A expressão do desejo sexual da mulher é importante para o relacionamento afetivo conjugal. Se uma mulher não se expressa quando tem ou deixa de ter desejo ela diminui a efetividade de comunicação do casal. Um aspecto importante a ser considerado na expressão do desejo sexual feminino é que ele faz parte do processo de erotização do homem, aumentando a ligação entre homem e mulher no sentido sexual.

 Em nossa cultura as mulheres são ensinadas a não mostrar quando tem desejo sexual e não mostrar a quantidade de desejo que lhe é sentido. Ainda, em nossa cultura, as mulheres mesmas se referem por adjetivos negativos quando expressam desejo de modo deliberadamente sexual.

 A identidade de gênero feminina e o papel social de ser mulher são carregados de elementos que determinam como a mulher deve ser e se portar, limitando a expressão do desejo sexual para as mulheres. Isto implica em mulheres que consideram ser negativa a expressão do desejo, que elas não deveriam fazer isso e muitas reafirma, e mesmo verbalizadamente, que o papel de expressar desejo é do homem, fazendo-os menos homens se não tomarem as iniciativas… convenções sociais assimiladas pelos indivíduos.

Claro que existem casais onde a mulher toma iniciativa e contribui com a frequência coital do casal!

Quando nos referimos a desejo sexual, dar a entender sempre cria malestares! O caminho de achar que mostrou, mas não foi explícita é sempre doloroso para ambos.

Ser expressa, verbalizar de modo assertivo, sem hostilizar é o melhor meio e o mais eficaz, pois de modo afirmativo não demonstra qualidades negativas nem responsabilidades do outro.

Ir direto ao assunto faz parte do comportamento assertivo. O comportamento assertivo apresenta a forma melhor da necessidade de uma pessoa de modo a ser ouvida e compreendida pela outra pessoa.

O comportamento assertivo sempre considera a necessidade conjugada e as limitações da outra pessoa.

O desejo sexual de uma pessoa sempre será limitado e prejudicado por uma série de eventos externos e internos. O desejo sexual existe sempre, mas é impedido de aparecer o tempo todo. Assim se construiu a civilização e a realidade humana externa. Coexistir com estas questões é ser humano!

Compreender que o outro pode não querer a mesma coisa na mesma hora é uma habilidade que nem todas as pessoas desenvolveram e muitas nunca desenvolverão, seja por incapacidade, seja por considerarem-se acima dos outros, delegando aos outros a função de satisfazerem as necessidades que demandam.

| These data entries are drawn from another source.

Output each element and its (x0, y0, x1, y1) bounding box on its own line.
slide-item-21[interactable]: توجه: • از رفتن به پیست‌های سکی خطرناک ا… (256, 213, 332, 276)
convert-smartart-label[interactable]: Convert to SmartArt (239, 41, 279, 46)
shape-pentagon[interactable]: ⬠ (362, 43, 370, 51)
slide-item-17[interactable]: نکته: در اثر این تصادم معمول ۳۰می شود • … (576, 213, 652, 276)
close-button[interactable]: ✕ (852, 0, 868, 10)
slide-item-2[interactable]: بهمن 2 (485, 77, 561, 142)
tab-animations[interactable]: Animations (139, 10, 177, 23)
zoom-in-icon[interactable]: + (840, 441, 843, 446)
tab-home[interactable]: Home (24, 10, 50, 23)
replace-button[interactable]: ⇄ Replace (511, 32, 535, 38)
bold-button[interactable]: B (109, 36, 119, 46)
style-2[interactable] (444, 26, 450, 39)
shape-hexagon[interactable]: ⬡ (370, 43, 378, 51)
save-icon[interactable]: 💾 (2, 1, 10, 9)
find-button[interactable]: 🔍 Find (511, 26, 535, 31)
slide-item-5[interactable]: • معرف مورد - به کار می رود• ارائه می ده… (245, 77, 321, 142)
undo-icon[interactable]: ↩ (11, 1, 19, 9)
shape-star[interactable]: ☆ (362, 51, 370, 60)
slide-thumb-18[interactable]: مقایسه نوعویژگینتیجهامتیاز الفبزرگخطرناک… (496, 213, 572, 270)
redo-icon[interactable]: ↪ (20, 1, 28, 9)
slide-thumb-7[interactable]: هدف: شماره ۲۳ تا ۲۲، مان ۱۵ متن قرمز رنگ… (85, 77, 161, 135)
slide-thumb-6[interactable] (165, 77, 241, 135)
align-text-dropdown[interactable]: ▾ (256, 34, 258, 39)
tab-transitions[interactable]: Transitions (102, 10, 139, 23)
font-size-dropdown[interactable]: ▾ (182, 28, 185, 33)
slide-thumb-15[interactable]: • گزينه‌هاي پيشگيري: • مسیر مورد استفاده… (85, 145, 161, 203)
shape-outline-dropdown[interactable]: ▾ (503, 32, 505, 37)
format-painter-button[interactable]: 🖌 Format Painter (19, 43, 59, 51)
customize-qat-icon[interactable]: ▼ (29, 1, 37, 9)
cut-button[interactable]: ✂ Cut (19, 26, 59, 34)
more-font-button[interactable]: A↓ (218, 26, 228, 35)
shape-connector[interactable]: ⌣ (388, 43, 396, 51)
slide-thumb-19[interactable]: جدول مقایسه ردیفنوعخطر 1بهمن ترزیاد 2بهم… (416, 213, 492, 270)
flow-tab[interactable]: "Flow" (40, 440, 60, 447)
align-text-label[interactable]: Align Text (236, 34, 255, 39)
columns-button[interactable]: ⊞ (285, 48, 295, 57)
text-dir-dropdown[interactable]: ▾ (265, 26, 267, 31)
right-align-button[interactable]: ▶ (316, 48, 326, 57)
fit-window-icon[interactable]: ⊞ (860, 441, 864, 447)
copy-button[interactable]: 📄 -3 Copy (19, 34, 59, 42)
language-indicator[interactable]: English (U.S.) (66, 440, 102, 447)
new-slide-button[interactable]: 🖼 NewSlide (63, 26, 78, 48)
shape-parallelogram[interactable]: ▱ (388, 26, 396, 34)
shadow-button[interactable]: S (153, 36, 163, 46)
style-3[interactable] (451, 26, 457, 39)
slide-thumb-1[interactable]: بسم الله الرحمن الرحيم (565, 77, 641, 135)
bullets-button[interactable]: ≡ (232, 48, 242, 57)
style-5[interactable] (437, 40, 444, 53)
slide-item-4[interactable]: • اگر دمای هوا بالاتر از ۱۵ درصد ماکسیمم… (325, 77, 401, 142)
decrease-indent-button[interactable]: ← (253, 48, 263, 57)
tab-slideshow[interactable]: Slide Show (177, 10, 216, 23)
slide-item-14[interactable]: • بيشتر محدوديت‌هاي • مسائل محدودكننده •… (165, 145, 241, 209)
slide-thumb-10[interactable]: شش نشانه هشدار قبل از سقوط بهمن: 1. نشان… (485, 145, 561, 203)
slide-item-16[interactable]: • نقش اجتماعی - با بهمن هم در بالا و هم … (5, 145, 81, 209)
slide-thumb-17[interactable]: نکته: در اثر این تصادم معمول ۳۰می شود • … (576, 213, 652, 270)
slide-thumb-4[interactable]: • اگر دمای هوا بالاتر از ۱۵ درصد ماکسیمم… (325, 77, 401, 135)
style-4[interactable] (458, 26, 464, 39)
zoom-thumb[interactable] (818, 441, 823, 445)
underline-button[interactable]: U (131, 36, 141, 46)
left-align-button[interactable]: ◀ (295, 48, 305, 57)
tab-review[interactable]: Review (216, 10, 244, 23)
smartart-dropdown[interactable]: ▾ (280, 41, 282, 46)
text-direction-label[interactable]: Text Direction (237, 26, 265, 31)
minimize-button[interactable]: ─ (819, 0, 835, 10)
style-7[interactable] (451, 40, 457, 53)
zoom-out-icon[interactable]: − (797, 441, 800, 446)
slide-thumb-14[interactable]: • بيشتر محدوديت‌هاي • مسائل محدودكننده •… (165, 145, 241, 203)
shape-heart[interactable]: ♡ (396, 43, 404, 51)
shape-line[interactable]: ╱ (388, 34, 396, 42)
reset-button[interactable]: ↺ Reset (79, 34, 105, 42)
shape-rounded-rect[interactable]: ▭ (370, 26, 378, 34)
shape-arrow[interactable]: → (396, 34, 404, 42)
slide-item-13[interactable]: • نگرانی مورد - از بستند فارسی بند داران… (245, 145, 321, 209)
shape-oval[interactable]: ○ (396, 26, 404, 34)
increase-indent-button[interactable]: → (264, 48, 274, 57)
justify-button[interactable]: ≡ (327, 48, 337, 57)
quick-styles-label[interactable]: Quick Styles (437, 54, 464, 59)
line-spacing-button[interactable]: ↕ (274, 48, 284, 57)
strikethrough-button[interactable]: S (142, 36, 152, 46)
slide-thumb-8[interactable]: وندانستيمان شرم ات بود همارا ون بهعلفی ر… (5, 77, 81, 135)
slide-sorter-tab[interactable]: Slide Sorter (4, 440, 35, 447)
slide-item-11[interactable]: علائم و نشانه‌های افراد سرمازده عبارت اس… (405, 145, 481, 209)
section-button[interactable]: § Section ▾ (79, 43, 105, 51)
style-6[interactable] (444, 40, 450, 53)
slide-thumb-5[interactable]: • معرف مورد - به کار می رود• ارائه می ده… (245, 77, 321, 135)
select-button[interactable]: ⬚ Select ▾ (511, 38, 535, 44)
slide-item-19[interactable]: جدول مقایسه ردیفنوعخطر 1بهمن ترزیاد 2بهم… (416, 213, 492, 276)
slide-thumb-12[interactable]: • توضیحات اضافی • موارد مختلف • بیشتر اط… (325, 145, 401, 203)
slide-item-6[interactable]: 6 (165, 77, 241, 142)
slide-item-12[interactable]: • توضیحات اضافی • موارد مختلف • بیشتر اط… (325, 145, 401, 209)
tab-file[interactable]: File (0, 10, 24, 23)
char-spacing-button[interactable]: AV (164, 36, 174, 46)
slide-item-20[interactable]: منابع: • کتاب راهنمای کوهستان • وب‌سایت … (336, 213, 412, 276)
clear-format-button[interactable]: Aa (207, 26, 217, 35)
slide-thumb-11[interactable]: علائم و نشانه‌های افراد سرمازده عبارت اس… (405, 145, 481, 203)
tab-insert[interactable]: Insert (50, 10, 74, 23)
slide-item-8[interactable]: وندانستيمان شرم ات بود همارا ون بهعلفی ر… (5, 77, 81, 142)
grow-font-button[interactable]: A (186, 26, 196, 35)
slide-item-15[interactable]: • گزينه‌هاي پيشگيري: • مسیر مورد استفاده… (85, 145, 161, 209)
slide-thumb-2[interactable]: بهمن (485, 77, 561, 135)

Aprender a lidar com a frustração da outra pessoa não querer o que neste momento desejamos é uma demonstração de maturidade e adequação.

Expressar diretamente o desejo e ouvir do homem que naquele momento não é viável, ele não quer, ele não pode, ou qualquer explicação que seja, exige a habilidade de administrar a frustação a ser sentida e guardar o desejo para um momento mais propício.

O homem pode não estar disponível naquele momento, as a demonstração do desejo por parte da mulher provavelmente fará parte do desejo dele nas horas e dias subsequentes. Portanto, expressar sempre será benéfico.

Uma comunicação fluida, constante, assertiva, direta, afetiva e efetiva é necessária para que o casal encontre como viver uma situação sexual conjugando os momentos de desejo de ambos. E não só de momentos de desejo, mas também de quantidades de desejo e formas de desejo sexuais!

Os homens são treinados para ter o controle e nem sempre saberão o que fazer se a mulher tentar controlar a situação sexual por iniciativa própria. Portanto, conversar antes é algo que permite o homem preparar-se e não ser tomado de surpresa, o que provavelmente estragaria o desempenho sexual deste homem.

A interação de um determinado casal determinará se a mulher pode tomar iniciativas sem prejuízos para ambos. Como saber disso? Perguntando, questionando, verificando se podem ter este comportamento e se podem experimentar se este formato funciona para este casal!

Assim, combinados podem chegar a conclusões de poderem usar esta ou aquela forma de expressão do desejo sexual.

Sexo se faz a dois!

Então ambos devem saber do que se trata e terem confirmados os direitos de querer fazer ou não!